**EXERCISE PROMPT:**
Print all the records below exactly as they stand, but leave out the pictures.

**DATA UNDER STUDY:**

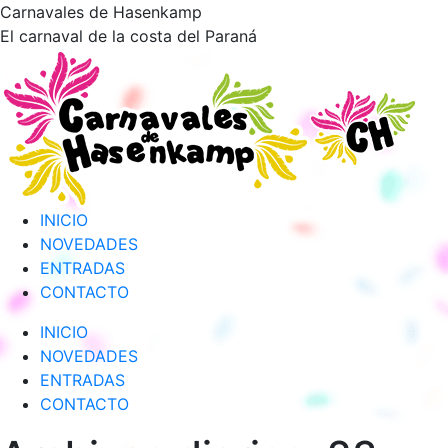
Saltar
Carnavales de Hasenkamp
al
El carnaval de la costa del Paraná
contenido
INICIO
NOVEDADES
ENTRADAS
CONTACTO
INICIO
NOVEDADES
ENTRADAS
CONTACTO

**RESULT BELOW:**
Saltar
Carnavales de Hasenkamp
al
El carnaval de la costa del Paraná
contenido
INICIO
NOVEDADES
ENTRADAS
CONTACTO
INICIO
NOVEDADES
ENTRADAS
CONTACTO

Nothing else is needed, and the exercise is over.